What do the networking and switching vendors see that Forrester doesn't? It's possible that whereas Forrester takes a narrow view of integrated networks - judging them, for the most part, on their ability to cut costs - the vendors may take a broader view. To them, networks may not represent a cost to be minimized, but a resource to be developed. To take this view, however, is to think in terms of integration in yet another way, to think in terms of integrating technology with business needs.

If that sounds obvious, it isn't. Implementing communications technology successfully, that is, using it to establish a competitive advantage, isn't as easy as coming up with the money to pay for new equipment. If that were the case, an enterprise's competitive advantage could disappear in as little time as it takes to write a check. So, it is perhaps just as well that hype can't be trusted. Integration isn't easy. It is, moreover, at least hard enough that efforts to further integration just might result in sustainable competitive advantage. That, if nothing else, should be worth some trouble.
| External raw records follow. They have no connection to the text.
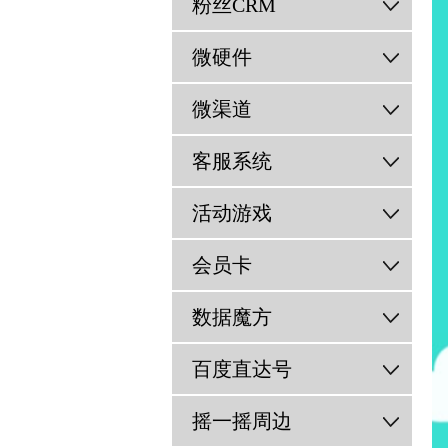
粉丝CRM
微硬件
微渠道
客服系统
活动游戏
会员卡
数据魔方
百度直达号
摇一摇周边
To sum up, we might acknowledge that integration - the I of CTI, or computer telephony integration - is in the eyes of the beholder. For example, there are people who would accept integration up to a point, but overlook integration possibilities beyond that point. Typically, these people embrace the PC-as-phone as the ultimate breakthrough, something that would save us from ever having to think about integration again. Yet, accessing PBX functionality via a PC, or even using a PC to emulate a PBX, doesn't necessarily mean the underlying voice and data networks are integrated. Thus, a rosy outlook - one that would truncate integration considerations, one that would even dispense with the I in CTI - could linger on the literature of celebration and fail to take account of the challenges (and opportunities) posed by voice data integration at the network level.

At the other extreme, we have people who readily admit that integration is possible beyond a certain point, but who conclude that the benefits of further integration are too meager to justify the work involved. These people, as represented by Forrester, would claim that voice data integration is impractical, however desirable it may be. For these people, the I in CTI is anything but invisible. It is, rather, an insurmountable obstacle.

A more moderate view - one between the extremes of the invisible I and the insurmountable I - might be best, however. The moderate view would admit a broad view of integration, recognizing it as more than a narrowly conceived technical or cost-containment issue. Integration is, rather, a habit of mind. It is a creative impulse, one that entertains novel combinations, some of which actually produce useful (that is, profitable) results. It can be a challenge, as anything dynamic usually is, but who would prefer stasis? Stasis, while it occasions no special difficulties, offers nothing in the way of new possibilities. If you want growth, you want integration. Thus, in CTI, we should never forget the I, nor should we be overwhelmed by it.